Source: The Providence Journal
Even as a Brown University student, Ann Holmes Redding was never far away from controversy.
She was barely into her freshman year in 1968 when she joined a black student walkout to get the university to admit more blacks — a move that resulted in a near quadrupling of the number of black students to about 250 the following year.
And after students staged a strike that effectively closed down the university to show their opposition to the Vietnam War, Redding was part of a “blue ribbon” delegation from Brown that went in the spring of 1970 to Washington to talk to such alumni as White House aide Charles Colson and U.S. Sen. Claiborne Pell about ending the conflict.
But these days, as she approaches the 25th anniversary of her ordination as an Episcopal priest on March 25, Redding, who lives in Seattle, faces controversy of a different sort.

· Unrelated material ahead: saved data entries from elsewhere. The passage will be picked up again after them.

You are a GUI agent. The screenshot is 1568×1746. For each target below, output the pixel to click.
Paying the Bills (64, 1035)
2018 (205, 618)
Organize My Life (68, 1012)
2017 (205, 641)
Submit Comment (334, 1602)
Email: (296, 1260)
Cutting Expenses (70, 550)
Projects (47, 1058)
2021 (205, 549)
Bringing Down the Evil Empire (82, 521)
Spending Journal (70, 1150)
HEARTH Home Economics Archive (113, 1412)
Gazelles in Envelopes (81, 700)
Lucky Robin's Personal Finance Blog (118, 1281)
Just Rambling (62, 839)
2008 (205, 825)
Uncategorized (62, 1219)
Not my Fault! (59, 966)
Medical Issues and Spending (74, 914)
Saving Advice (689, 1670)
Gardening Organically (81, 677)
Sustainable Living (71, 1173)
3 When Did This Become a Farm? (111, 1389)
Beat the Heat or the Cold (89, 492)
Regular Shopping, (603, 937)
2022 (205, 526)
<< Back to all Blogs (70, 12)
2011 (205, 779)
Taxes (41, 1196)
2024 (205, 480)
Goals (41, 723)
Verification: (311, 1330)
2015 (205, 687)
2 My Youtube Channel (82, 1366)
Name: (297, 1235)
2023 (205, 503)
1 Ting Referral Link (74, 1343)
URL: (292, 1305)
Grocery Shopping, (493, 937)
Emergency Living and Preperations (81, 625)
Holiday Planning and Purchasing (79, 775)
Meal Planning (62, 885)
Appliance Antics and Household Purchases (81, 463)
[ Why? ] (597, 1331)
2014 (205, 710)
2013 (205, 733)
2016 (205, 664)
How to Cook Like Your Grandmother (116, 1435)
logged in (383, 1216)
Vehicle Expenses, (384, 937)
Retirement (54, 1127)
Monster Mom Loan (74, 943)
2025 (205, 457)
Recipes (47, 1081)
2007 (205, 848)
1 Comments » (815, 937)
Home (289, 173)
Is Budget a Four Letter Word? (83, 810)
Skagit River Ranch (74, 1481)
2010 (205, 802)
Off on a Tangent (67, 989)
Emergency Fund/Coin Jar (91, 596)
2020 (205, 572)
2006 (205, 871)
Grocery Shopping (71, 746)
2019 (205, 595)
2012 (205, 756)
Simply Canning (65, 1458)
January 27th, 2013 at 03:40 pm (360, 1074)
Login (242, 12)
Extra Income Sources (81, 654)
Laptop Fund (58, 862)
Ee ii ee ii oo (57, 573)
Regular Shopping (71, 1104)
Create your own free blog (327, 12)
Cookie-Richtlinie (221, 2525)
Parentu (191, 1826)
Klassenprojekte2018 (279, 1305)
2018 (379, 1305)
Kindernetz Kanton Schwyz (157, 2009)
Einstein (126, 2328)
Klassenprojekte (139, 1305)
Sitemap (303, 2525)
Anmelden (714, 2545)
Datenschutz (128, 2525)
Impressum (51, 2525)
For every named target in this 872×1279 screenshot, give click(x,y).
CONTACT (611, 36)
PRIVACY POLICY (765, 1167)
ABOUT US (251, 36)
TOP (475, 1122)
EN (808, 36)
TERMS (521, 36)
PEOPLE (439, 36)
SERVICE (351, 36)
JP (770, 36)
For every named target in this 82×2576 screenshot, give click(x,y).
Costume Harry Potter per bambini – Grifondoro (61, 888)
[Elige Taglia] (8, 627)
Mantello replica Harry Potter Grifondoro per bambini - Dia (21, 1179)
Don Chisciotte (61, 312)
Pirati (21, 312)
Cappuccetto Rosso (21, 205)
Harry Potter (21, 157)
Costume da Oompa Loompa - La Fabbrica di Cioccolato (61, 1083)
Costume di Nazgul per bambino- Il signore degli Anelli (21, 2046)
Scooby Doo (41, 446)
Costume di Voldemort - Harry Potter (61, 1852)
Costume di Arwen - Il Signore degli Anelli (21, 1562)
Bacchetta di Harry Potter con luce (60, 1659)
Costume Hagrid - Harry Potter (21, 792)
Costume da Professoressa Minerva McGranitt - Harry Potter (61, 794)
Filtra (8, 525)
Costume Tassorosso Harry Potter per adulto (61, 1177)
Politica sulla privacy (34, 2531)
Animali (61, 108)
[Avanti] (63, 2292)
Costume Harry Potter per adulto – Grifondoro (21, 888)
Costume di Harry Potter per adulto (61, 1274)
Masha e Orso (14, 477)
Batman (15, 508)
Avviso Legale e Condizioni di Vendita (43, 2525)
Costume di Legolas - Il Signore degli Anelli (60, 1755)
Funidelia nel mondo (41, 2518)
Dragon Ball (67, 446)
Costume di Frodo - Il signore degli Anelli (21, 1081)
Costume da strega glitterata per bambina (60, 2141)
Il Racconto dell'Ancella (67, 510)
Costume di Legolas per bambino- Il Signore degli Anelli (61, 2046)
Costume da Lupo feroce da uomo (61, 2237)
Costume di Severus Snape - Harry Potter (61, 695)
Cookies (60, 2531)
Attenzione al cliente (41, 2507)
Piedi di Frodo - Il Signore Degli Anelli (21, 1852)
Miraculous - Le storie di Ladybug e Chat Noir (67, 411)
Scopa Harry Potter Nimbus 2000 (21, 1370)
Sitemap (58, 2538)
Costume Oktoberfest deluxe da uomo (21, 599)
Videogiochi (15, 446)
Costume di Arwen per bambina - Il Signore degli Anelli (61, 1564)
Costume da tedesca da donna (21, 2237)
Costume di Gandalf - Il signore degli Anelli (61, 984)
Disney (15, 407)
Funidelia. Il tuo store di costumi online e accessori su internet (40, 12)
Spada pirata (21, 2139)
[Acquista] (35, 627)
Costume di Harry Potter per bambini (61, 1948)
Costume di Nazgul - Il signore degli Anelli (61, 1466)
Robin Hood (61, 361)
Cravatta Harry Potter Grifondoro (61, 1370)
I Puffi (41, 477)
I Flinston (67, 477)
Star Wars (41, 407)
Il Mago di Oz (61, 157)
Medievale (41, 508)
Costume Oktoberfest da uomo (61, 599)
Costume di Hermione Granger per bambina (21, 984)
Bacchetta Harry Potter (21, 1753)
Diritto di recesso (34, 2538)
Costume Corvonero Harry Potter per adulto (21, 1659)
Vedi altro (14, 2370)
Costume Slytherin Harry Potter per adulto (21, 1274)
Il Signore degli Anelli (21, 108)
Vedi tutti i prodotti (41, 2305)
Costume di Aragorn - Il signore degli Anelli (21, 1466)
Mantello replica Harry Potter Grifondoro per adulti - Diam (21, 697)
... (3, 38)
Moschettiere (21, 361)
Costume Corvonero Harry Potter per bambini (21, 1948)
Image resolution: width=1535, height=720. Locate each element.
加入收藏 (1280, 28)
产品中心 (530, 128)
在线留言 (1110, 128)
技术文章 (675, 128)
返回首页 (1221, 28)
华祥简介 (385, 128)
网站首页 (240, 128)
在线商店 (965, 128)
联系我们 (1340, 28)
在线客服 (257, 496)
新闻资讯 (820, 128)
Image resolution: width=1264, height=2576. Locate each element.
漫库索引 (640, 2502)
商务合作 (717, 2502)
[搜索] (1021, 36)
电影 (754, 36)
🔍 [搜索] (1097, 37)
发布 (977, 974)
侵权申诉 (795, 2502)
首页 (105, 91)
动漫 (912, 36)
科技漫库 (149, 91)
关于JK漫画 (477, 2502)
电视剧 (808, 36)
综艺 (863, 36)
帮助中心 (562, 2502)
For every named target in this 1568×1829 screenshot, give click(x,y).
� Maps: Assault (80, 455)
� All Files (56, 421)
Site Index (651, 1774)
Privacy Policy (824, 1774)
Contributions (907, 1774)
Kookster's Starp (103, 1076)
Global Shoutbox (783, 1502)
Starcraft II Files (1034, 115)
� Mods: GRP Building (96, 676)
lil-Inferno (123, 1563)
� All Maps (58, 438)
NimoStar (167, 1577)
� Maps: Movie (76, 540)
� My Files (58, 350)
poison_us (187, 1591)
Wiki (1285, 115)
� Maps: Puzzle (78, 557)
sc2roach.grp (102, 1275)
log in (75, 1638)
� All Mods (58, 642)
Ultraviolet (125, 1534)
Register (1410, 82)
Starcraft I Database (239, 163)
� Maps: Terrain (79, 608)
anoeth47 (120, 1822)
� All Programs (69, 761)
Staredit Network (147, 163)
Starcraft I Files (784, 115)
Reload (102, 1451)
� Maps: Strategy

She is on the verge of being defrocked by Rhode Island Episcopal Bishop Geralyn Wolf because of her insistence that she can be a Muslim and Christian at the same time.
Bishop Wolf, who is Redding’s canonical superior, has told Redding that her conversion to Islam through her recitation of Shahada, the basic Islamic creed, constitutes an abandonment of the Christian faith and that unless she recants by March 30, she will no longer be a priest.
The warning, formally issued by Bishop Wolf with the backing of the diocesan standing committee last September, has been among the communications that began in September 2007, soon after Bishop Wolf attended a meeting of the House of Bishops and heard stories about a priest claiming to be both Muslim and Christian.